+++ Material for this exercise +++

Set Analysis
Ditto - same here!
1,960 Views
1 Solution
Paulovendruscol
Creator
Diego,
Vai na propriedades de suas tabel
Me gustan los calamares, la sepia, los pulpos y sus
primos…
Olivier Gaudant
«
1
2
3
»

+++

* Required work: Return only those lines that run from the one containing "Ditto - same here!" through the end of the entries, keeping each exactly as written.

* Task solution:
Ditto - same here!
1,960 Views
1 Solution
Paulovendruscol
Creator
Diego,
Vai na propriedades de suas tabel
Me gustan los calamares, la sepia, los pulpos y sus
primos…
Olivier Gaudant
«
1
2
3
»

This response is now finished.